Airbnb listings can generate significantly more revenue than a traditional long-term rental — but the expense side of the ledger is also heavier, and new hosts routinely underestimate it. Before buying or converting a property into a short-term rental, you need a realistic model of both revenue and cost.

Estimating Revenue

Airbnb revenue is driven by three levers: nightly rate, occupancy rate, and seasonality. Multiply your average nightly rate by your expected occupancy to get a realistic monthly figure — don't just multiply the nightly rate by 30.

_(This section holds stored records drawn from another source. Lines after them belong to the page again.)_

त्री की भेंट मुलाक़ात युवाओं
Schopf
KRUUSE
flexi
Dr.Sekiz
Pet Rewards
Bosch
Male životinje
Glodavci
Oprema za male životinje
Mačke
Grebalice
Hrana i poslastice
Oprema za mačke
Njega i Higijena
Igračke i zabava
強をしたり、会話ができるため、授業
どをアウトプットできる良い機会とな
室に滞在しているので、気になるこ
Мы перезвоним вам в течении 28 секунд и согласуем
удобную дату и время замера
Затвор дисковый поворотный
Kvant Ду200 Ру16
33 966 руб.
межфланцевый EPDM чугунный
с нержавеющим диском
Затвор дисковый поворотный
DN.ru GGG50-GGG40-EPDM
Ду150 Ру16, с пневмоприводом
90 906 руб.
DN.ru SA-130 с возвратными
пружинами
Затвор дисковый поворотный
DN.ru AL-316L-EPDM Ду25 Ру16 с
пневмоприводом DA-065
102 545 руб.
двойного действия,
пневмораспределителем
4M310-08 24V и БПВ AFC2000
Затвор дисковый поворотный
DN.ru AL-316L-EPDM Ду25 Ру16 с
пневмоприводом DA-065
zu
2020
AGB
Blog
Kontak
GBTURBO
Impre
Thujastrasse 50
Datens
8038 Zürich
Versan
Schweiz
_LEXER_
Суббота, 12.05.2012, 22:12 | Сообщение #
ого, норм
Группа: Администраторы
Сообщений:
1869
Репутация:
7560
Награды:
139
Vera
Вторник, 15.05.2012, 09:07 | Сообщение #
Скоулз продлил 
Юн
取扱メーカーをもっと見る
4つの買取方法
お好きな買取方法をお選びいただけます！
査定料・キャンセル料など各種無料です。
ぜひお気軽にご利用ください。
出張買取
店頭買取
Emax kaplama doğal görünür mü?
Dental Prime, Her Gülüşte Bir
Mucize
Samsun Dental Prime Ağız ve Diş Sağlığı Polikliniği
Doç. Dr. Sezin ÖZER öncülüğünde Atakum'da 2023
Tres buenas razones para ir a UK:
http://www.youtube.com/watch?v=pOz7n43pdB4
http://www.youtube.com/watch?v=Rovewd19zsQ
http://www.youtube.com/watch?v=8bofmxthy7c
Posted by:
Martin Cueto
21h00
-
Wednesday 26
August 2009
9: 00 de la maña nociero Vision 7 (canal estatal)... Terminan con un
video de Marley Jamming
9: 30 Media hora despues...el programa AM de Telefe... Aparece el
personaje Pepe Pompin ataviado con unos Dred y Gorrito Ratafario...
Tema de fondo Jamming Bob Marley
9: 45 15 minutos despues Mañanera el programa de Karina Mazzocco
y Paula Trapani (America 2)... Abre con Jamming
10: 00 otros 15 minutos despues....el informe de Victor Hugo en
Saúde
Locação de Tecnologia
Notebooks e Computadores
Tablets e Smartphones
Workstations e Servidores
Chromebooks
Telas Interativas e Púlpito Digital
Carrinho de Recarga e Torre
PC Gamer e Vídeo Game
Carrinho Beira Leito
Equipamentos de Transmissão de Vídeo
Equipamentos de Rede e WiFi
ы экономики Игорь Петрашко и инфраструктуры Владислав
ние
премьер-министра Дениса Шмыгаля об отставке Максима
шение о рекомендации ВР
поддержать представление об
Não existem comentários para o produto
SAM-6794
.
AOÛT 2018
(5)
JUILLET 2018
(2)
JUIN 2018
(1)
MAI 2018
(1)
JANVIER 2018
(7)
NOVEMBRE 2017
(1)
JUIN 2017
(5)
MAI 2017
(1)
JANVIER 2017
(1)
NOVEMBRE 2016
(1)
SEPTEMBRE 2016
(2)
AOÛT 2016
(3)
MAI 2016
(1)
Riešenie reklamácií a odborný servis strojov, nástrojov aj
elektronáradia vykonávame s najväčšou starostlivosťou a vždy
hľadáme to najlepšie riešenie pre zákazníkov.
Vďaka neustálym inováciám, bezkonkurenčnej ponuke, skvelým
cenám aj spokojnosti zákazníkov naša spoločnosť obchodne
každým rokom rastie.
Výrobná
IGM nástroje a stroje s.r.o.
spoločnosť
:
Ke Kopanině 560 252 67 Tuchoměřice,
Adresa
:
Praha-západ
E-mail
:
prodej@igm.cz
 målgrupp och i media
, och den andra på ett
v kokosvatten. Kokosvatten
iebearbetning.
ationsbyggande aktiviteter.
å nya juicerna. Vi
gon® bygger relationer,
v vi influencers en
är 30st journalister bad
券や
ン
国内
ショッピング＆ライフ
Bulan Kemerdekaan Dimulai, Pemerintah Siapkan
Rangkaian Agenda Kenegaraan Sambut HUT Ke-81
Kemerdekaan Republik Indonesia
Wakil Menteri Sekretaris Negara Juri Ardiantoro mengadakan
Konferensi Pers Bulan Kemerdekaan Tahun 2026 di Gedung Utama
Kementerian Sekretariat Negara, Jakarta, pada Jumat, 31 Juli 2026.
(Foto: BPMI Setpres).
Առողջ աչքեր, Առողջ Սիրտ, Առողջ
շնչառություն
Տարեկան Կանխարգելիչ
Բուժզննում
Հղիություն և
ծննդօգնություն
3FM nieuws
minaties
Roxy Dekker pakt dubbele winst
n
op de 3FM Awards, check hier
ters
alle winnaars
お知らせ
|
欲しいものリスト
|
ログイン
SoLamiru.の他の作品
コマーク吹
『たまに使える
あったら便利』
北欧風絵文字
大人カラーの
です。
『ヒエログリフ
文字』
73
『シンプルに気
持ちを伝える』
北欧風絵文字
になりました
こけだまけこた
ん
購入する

Monthly Revenue = Average Nightly Rate × Days in Month × Occupancy Rate
Example: $180/night × 30 days × 65% occupancy = $3,510

A realistic stabilized occupancy rate for most markets is 55–70%. New listings typically start lower (30–45%) while building reviews, then climb as ranking improves. Be skeptical of pro-forma projections that assume 80%+ occupancy year-round — that's achievable only in the strongest markets and seasons.

The Real Cost Structure

This is where most new hosts get surprised. Beyond the mortgage and property taxes, short-term rentals carry costs a long-term rental never sees:

Example — Monthly P&L, 2BR Condo
Gross Revenue (65% occupancy)$3,510
Platform & Payment Fees−$140
Cleaning (8 turnovers)−$720
Utilities & Internet−$220
Supplies−$90
Property Management (20%)−$702
Net Before Mortgage & Taxes$1,638

Key insight: Always compare Airbnb net income against what the same property would earn as a standard long-term rental before committing to the operational complexity of short-term hosting. In some markets the gap doesn't justify the extra work; in others it's substantial.

Local Regulations Matter

Many cities and HOAs now restrict or ban short-term rentals entirely, cap the number of nights per year, or require owner-occupancy. Verify local zoning, HOA rules, and licensing requirements before purchasing a property specifically for Airbnb use — this is the single most common reason short-term rental plans fall apart after closing.